You can't tell a sub to wear your shirt, it's a simple as that. The IRS is very strict on what entails a sub and what entails an employee. 

This GC is nothing more than a douche bag lieing to his customers and bending rules to his financial benefit because he is weak. He's no different then the guy who pays under the table, the guy that uses illegals, just a simple loser low-baller trying to game the system where ever he can. 

Hope his check doesn't bounce when you finally wrestle it out of him after the arguments over the work, which are sure to be part of his baggage. Where there is smoke there is fire. For all of those who think there is nothing wrong with this simple little trick he is pulling over the customer, I wonder how quickly you would go along with the rest of his bag of tricks? Like when you do some extra work on this job and he starts playing his games about paying you for it? Or when he drops his most used one of all - You get paid when I get paid.

You'll probably just smile and take it, while you're looking like some stupid dumb ass standing there with his company shirt on! :laughing:


----------



## Mike's Plumbing (Jul 19, 2010)

Mike Finley said:


> Show me a GC who is lying to his customers that he isn't using any subs and you'll show me a GC who is surely lying about many other things. This is the same guy who is 1099ing employees treating them as subs financially, not paying WC and illegally reducing overhead so he can out bid you on jobs.
> 
> You can't tell a sub to wear your shirt, it's a simple as that. The IRS is very strict on what entails a sub and what entails an employee.
> 
> ...


Yeah.....That's another way to say it. :w00t:


----------



## handyhands (Sep 8, 2008)

marc said:


> We hire subs for all of our work. If you don't want to wear our shirts that's ok. You just won't work on our jobs. Plenty of subs out there. If you don't like it go work for another GC


I agree.

We have our own in-house installation teams/ crews. They are employees.

We are licensed, insured, etc.

However, if we WERE subbing jobs out, I would have no problems making it a point that if it were MY company that had invested the marketing dollars in generating what turned out to be that sale, what's wrong with making it a requirement that any and every person on that job site,...That is working FOR me,...Again, on MY job,...being asked to wear a nice, logo'd company shirt, issued by the company that HIRED YOU to do the work,..Paying you to do the work,....
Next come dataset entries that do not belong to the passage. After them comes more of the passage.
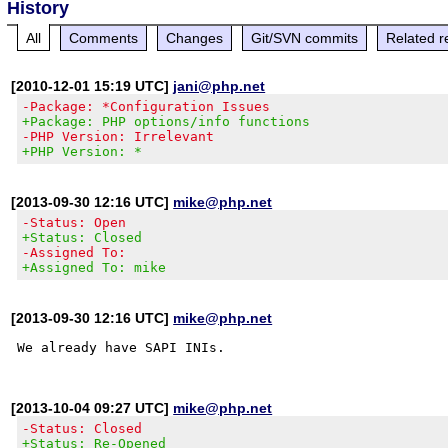
History
All
Comments
Changes
Git/SVN commits
Related r
[2010-12-01 15:19 UTC]
jani@php.net
-Package: *Configuration Issues
+Package: PHP options/info functions
-PHP Version: Irrelevant
+PHP Version: *
[2013-09-30 12:16 UTC]
mike@php.net
-Status: Open
+Status: Closed
-Assigned To:
+Assigned To: mike
[2013-09-30 12:16 UTC]
mike@php.net
[2013-10-04 09:27 UTC]
mike@php.net
-Status: Closed
+Status: Re-Opened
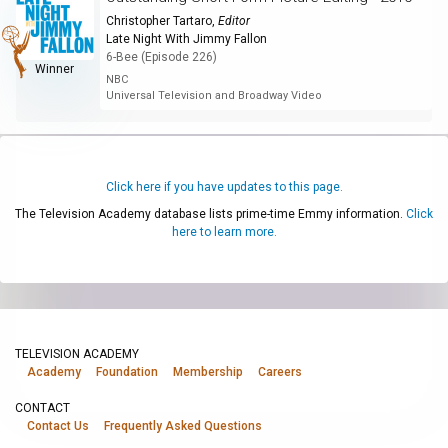
Christopher Tartaro
,
Editor
Late Night With Jimmy Fallon
6-Bee (Episode 226)
Winner
NBC
Universal Television and Broadway Video
Click here if you have updates to this page.
The Television Academy database lists prime-time Emmy information.
Click
here to learn more.
TELEVISION ACADEMY
Academy
Foundation
Membership
Careers
CONTACT
Contact Us
Frequently Asked Questions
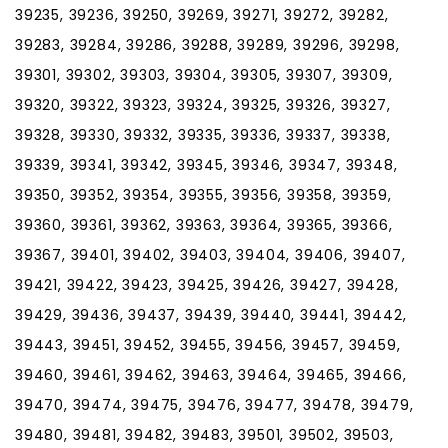
39235, 39236, 39250, 39269, 39271, 39272, 39282,
39283, 39284, 39286, 39288, 39289, 39296, 39298,
39301, 39302, 39303, 39304, 39305, 39307, 39309,
39320, 39322, 39323, 39324, 39325, 39326, 39327,
39328, 39330, 39332, 39335, 39336, 39337, 39338,
39339, 39341, 39342, 39345, 39346, 39347, 39348,
39350, 39352, 39354, 39355, 39356, 39358, 39359,
39360, 39361, 39362, 39363, 39364, 39365, 39366,
39367, 39401, 39402, 39403, 39404, 39406, 39407,
39421, 39422, 39423, 39425, 39426, 39427, 39428,
39429, 39436, 39437, 39439, 39440, 39441, 39442,
39443, 39451, 39452, 39455, 39456, 39457, 39459,
39460, 39461, 39462, 39463, 39464, 39465, 39466,
39470, 39474, 39475, 39476, 39477, 39478, 39479,
39480, 39481, 39482, 39483, 39501, 39502, 39503,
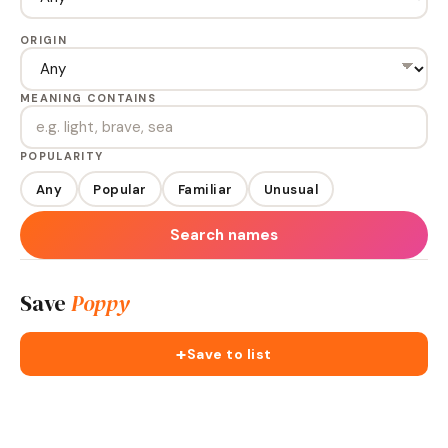
ORIGIN
MEANING CONTAINS
POPULARITY
Any
Popular
Familiar
Unusual
Search names
Save
Poppy
+
Save to list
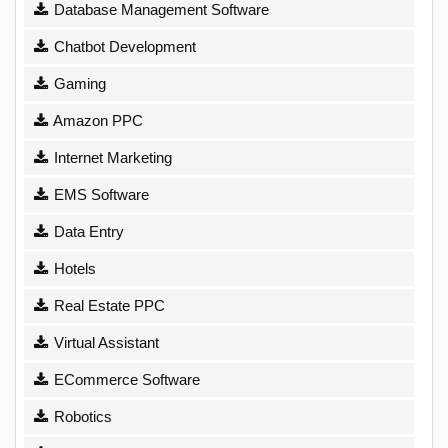
Database Management Software
Chatbot Development
Gaming
Amazon PPC
Internet Marketing
EMS Software
Data Entry
Hotels
Real Estate PPC
Virtual Assistant
ECommerce Software
Robotics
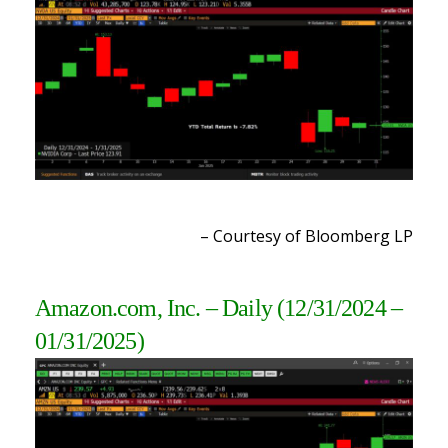
– Courtesy of Bloomberg LP
Amazon.com, Inc. – Daily
(
12/31/2024 –
01/31/2025
)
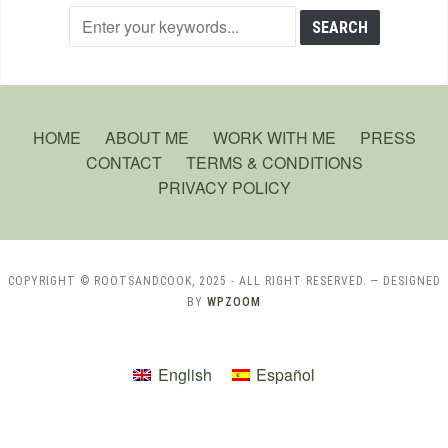
HOME
ABOUT ME
WORK WITH ME
PRESS
CONTACT
TERMS & CONDITIONS
PRIVACY POLICY
COPYRIGHT © ROOTSANDCOOK, 2025 - ALL RIGHT RESERVED.
— DESIGNED
BY
WPZOOM
English
Español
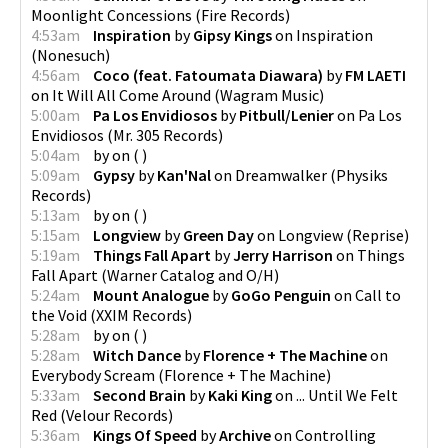
Moonlight Concessions
(
Fire Records
)
4:53am
Inspiration
by
Gipsy Kings
on
Inspiration
(
Nonesuch
)
4:56am
Coco (feat. Fatoumata Diawara)
by
FM LAETI
on
It Will All Come Around
(
Wagram Music
)
5:00am
Pa Los Envidiosos
by
Pitbull/Lenier
on
Pa Los
Envidiosos
(
Mr. 305 Records
)
5:04am
by
on
(
)
5:09am
Gypsy
by
Kan'Nal
on
Dreamwalker
(
Physiks
Records
)
5:13am
by
on
(
)
5:15am
Longview
by
Green Day
on
Longview
(
Reprise
)
5:19am
Things Fall Apart
by
Jerry Harrison
on
Things
Fall Apart
(
Warner Catalog and O/H
)
5:24am
Mount Analogue
by
GoGo Penguin
on
Call to
the Void
(
XXIM Records
)
5:28am
by
on
(
)
5:28am
Witch Dance
by
Florence + The Machine
on
Everybody Scream
(
Florence + The Machine
)
5:33am
Second Brain
by
Kaki King
on
... Until We Felt
Red
(
Velour Records
)
5:36am
Kings Of Speed
by
Archive
on
Controlling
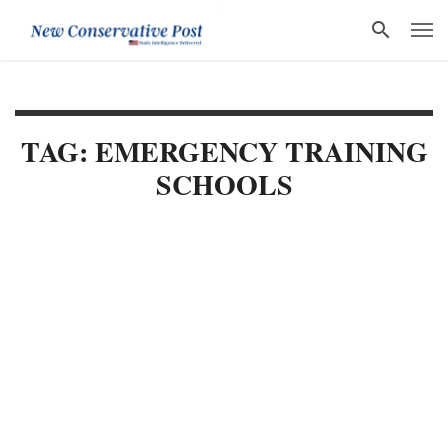
TAG: EMERGENCY TRAINING
SCHOOLS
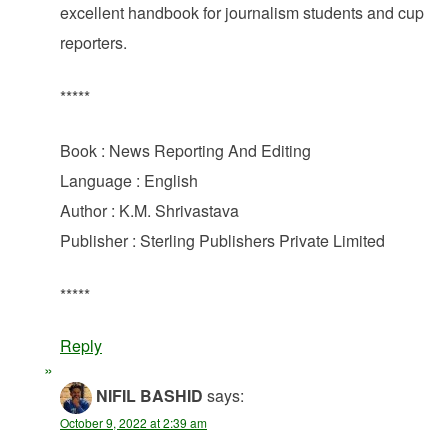
excellent handbook for journalism students and cup
reporters.
*****
Book : News Reporting And Editing
Language : English
Author : K.M. Shrivastava
Publisher : Sterling Publishers Private Limited
*****
Reply
NIFIL BASHID
says:
October 9, 2022 at 2:39 am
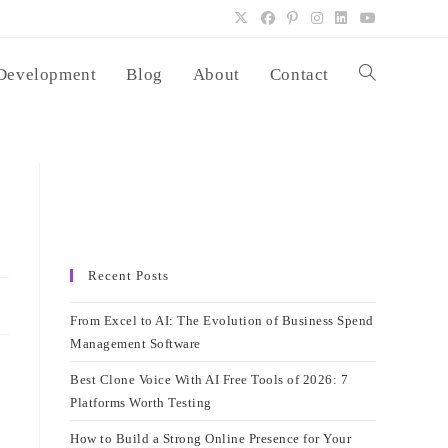
Development
Blog
About
Contact
Toggle
website
search
Recent Posts
From Excel to AI: The Evolution of Business Spend
Management Software
Best Clone Voice With AI Free Tools of 2026: 7
Platforms Worth Testing
How to Build a Strong Online Presence for Your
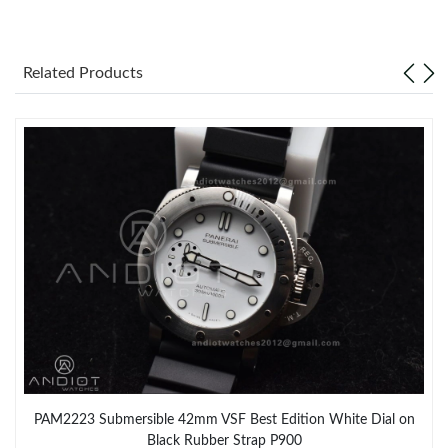
Just Sold: Jade from Berlin on May 26, 2026 at 5:40 PM.
Related Products
Just Sold: Vince from Vancouver on Jun 17, 2026 at 5:04 PM.
Just Sold: Megan from Indianapolis on Jun 13, 2026 at 7:09 PM.
Just Sold: Vince from Hong Kong on Aug 10, 2026 at 9:49 AM.
PAM2223 Submersible 42mm VSF Best Edition White Dial on
Black Rubber Strap P900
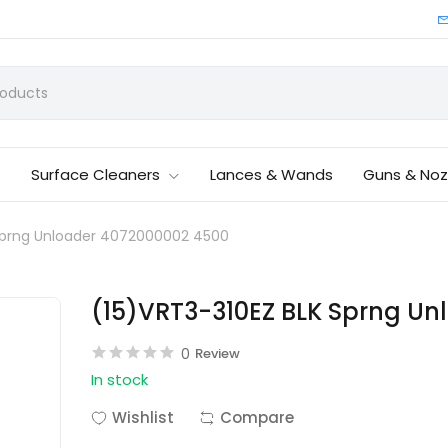
Surface Cleaners
Lances & Wands
Guns & Noz
 Sprng Unloader 4072000002 4500
(15)VRT3-310EZ BLK Sprng U
0
Review
In stock
Wishlist
Compare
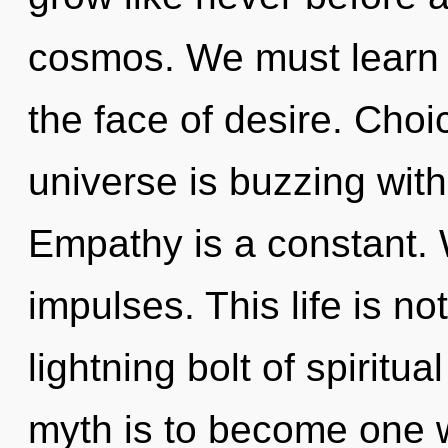
cosmos. We must learn h
the face of desire. Choi
universe is buzzing wit
Empathy is a constant. W
impulses. This life is no
lightning bolt of spiritu
myth is to become one w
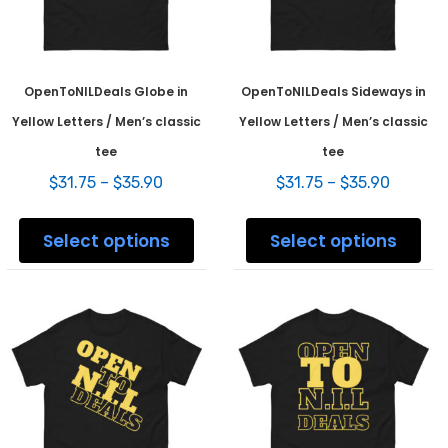
prod
pag
OpenToNILDeals Globe in
OpenToNILDeals Sideways in
Yellow Letters / Men’s classic
Yellow Letters / Men’s classic
tee
tee
Price
Price
$
31.75
–
$
35.90
$
31.75
–
$
35.90
range:
range:
This
This
$31.75
$31.75
product
prod
Select options
Select options
through
throug
has
has
$35.90
$35.90
multiple
mult
variants.
varia
The
The
options
opti
may
may
be
be
chosen
chos
on
on
the
the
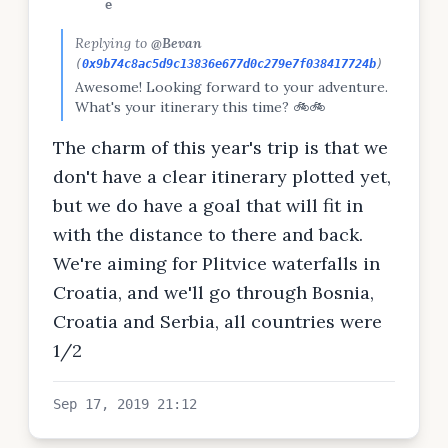
e
Replying to
@Bevan
(
0x9b74c8ac5d9c13836e677d0c279e7f038417724b
)
Awesome! Looking forward to your adventure.
What's your itinerary this time? 🚲🚲
The charm of this year's trip is that we
don't have a clear itinerary plotted yet,
but we do have a goal that will fit in
with the distance to there and back.
We're aiming for Plitvice waterfalls in
Croatia, and we'll go through Bosnia,
Croatia and Serbia, all countries were
1/2
Sep 17, 2019 21:12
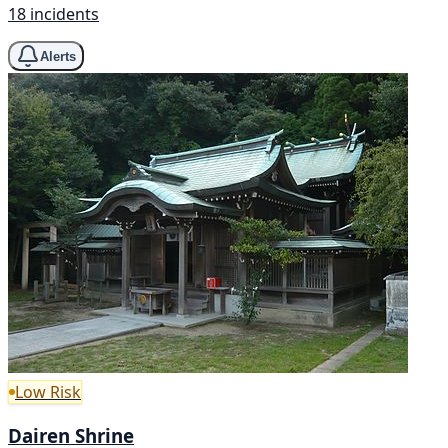
18 incidents
Alerts
Low Risk
Dairen Shrine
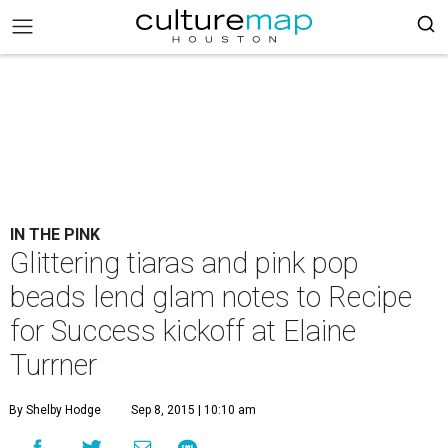
IN THE PINK
Glittering tiaras and pink pop
beads lend glam notes to Recipe
for Success kickoff at Elaine
Turrner
By Shelby Hodge
Sep 8, 2015 | 10:10 am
I mean,....call me stupid,..but-doesn't it look alot more professional to have everyone in "uniform", so to speak? Helping to brand/ market YOUR company?

Why the heck do you want someone on your jobsite advertising for THIER company?

Makes sense to me, but what do I know.:no:

If you're going to get your panties in a bunch about having to wear someone elses t-shirt, then you should be doing your OWN marketing,...generating your OWN business....signing your OWN checks,..and buying your OWN shirts.

-Just my thoughts.


----------



## WarnerConstInc. (Jan 30, 2008)

Oh, just work naked.


----------



## ApgarNJ (Apr 16, 2006)

How can there be GC's out there who SUB all their work out, they don't do anything?? That to me is a paper contractor and they shouldn't expect anyone to wear their shirts. I only sub out the work that I don't want to do , or can't legally do because I'm not licensed to do so.


----------



## JumboJack (Aug 14, 2007)

marc said:


> We hire subs for all of our work. If you don't want to wear our shirts that's ok. You just won't work on our jobs. Plenty of subs out there. If you don't like it go work for another GC


So you're going to insist that any plumbing or electrical sub (or any sub for that matter?) that you hire must wear your company shirt or they can hit the road???:blink:


Do they have to have their truck re-lettered too?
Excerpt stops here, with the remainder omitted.